Olivia Grigolli als Solange und Lena Schwarz als Claire. (Bild: Toni Suter/Schauspielhaus)

In Jean Genets «Die Zofen» spielen zwei Schwestern, wie sie sich aus der Abhängigkeit befreien. Alltäglich schlüpfen sie in die Rolle von Dienerin und Herrin, Solange spielt ihre Schwester Claire, und Claire gibt die gnädige Frau. Jeden Tag spielen sie, dass sie ihre Herrin umbringen – aber in Wirklichkeit tun sie es nie. Versuche scheiterten bisher. Das einzige, was Claire schafft, ist es, in falschen Briefen den Hausherrn zu verleumden und ins Gefängnis zu bringen.

Vergifteter Lindenblütentee

An diesem Tag soll alles anders werden, die Herrin soll vergifteten Lindenblütentee bekommen und daran sterben. Doch da erfährt sie – zu früh – dass ihr Mann längst wieder aus dem Gefängnis entlassen wurde. Sie verschwindet, ohne den Tee zu trinken. Was jetzt?
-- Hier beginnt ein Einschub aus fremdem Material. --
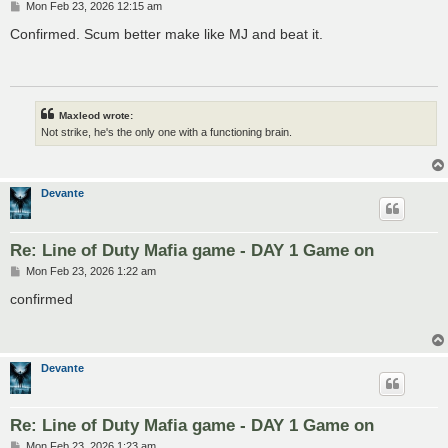
P
Mon Feb 23, 2026 12:15 am
o
s
Confirmed. Scum better make like MJ and beat it.
t
Maxleod wrote:
Not strike, he's the only one with a functioning brain.
Devante
Re: Line of Duty Mafia game - DAY 1 Game on
P
Mon Feb 23, 2026 1:22 am
o
s
confirmed
t
Devante
Re: Line of Duty Mafia game - DAY 1 Game on
P
Mon Feb 23, 2026 1:23 am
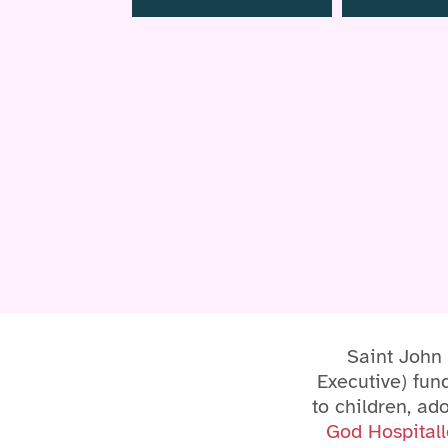
Saint John
Executive) fund
to children, ad
God Hospitall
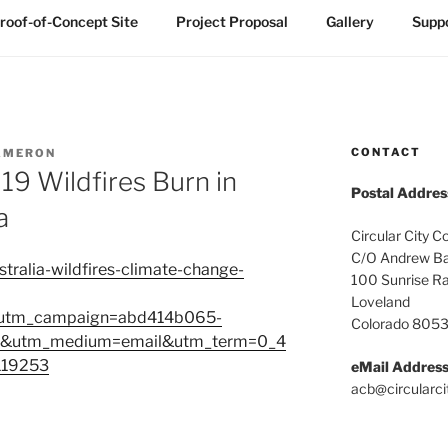
roof-of-Concept Site
Project Proposal
Gallery
Suppo
CONTACT
AMERON
19 Wildfires Burn in
Postal Addres
a
Circular City C
C/O Andrew Ba
tralia-wildfires-climate-change-
100 Sunrise R
Loveland
&utm_campaign=abd414b065-
Colorado 805
utm_medium=email&utm_term=0_4
119253
eMail Addres
acb@circularci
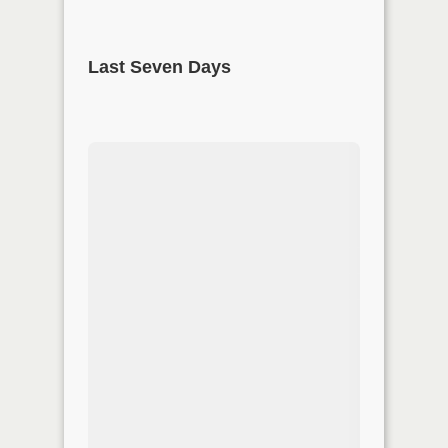
Last Seven Days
Bastian Kraft macht aus diesem Herrin-Dienerinnen-Spiel im Spiel im Spiel am Pfauen des Zürcher Schauspielhauses eine phänomenale Orgie in Schwarz-Weiss (und ganz wenig Rot). Und einen Theaterabend, der mit grossartigen Schauspielerinnen glänzt und seine Mittel genial einsetzt. Zu Beginn wird auf eine grosse Leinwand geschrieben: «Jean Genet Die Zofen». Und dann beginnt er, der Film, in dem die beiden Zofen ihr Rollenspiel aufnehmen – nichts Besonderes im Zeitalter 2.0.
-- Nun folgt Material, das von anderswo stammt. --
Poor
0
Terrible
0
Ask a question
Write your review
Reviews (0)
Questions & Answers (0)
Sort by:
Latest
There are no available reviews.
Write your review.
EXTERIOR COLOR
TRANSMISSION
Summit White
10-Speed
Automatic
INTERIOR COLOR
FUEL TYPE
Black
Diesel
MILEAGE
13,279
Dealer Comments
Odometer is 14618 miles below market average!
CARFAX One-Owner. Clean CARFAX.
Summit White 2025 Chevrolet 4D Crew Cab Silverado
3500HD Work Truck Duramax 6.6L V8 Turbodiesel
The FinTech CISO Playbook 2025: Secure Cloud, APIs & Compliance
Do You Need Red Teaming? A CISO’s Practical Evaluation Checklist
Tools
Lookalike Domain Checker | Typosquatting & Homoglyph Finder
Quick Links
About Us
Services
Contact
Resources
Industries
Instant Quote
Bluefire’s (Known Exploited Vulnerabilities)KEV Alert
Einen Schwarz-Weiss-Film kriegt das Publikum zu sehen, in dem die beiden Dienerinnen aussehen wie Liza Minelli und das ganze Setting wie ein Nouvelle-Vague-Film. Doch auch die Bühne, die allmählich durch die Leinwand hindurch zu sehen ist, ist ganz in Schwarz-Weiss. Schwarz sind die Dienerinnen, ihre Pagenköpfe, ihre geschminkten Augen, ihre irre hohen Schuhe. Weiss ist alles andere: das Zimmer der Herrin, ihr Bett, die Wand, der Tisch, der Schrank, der Spiegel. Und natürlich auch sie selbst wird weiss sein. Als Lichtgestalt, als ätherische Schönheit spielt sie Susanne-Marie Wrage, eine Herrin, die nur in bissig gestellten Fragen und fordernden Pausen zeigt, wie verletzend sie sein kann.
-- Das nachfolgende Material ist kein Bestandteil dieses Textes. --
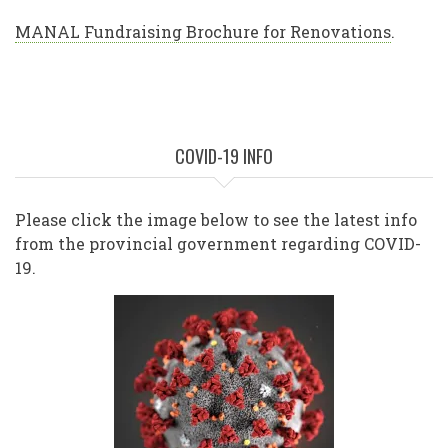
MANAL Fundraising Brochure for Renovations
.
COVID-19 INFO
Please click the image below to see the latest info
from the provincial government regarding COVID-
19.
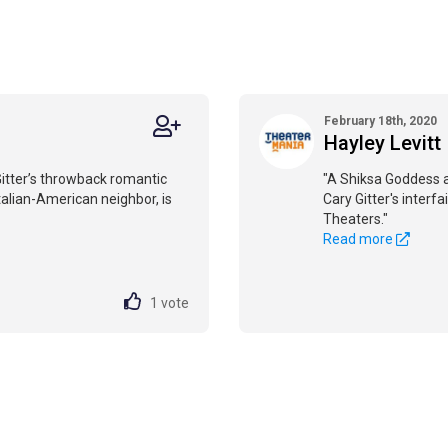
February 18th, 2020
Hayley Levitt
Gitter’s throwback romantic
"A Shiksa Goddess a
alian-American neighbor, is
Cary Gitter's inter
Theaters."
Read more
1
vote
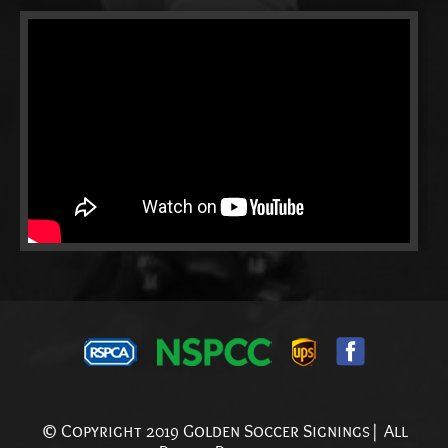
© Copyright 2019 Golden Soccer Signings| All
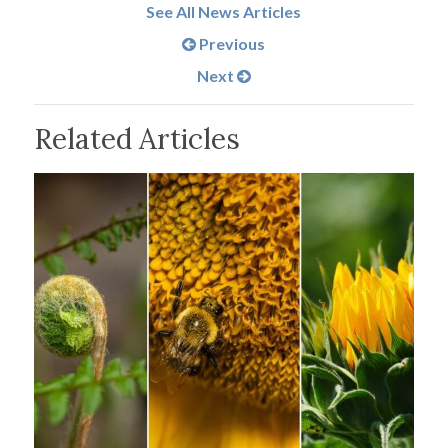
See All News Articles
Previous
Next
Related Articles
Tot im Spiel. Oder doch in echt?

Und dann ist sie also weg, der kalt gewordene Tee steht achtlos da. Was machen die Schwestern? Sie spielen wieder, diesmal ermordet Solange als Claire die gnädige Herrin. Danach nimmt sie einen grossen Farbeimer und streicht die Wände schwarz. Auch die Lilien, die Blumen der Unschuld, landen im Farbbad. Alles wird schwarz, ist dreckig, wie die Küche, mit der die feine Herrin nichts zu tun haben will. Jetzt ist er überall, der Dreck der beiden Domestiken. Und die übriggebliebene Zofe erzählt, was sie dem Inspektor sagen wird. Und wie sie auf das Schafott steigt. Aber dann wacht die Schwester wieder auf, es war ja nur ein Spiel. Aber sie hat Durst, verlangt nach Tee – und wird vergiftet. Auch der Tee ist übrigens schwarz.

Ein grossartiges Spiel um Spiel und Realität, um Macht und Unterwerfung zeigt Bastian Kraft auf der Bühne, mit einer faszinierenden Lena Schwarz als Claire und einer umwerfenden Olivia Grigolli als Solange. Wie die beiden die Worte im Mund kneten und einander oder ihrer Herrin vor die Füsse spucken – das ist allerhöchste Kunst.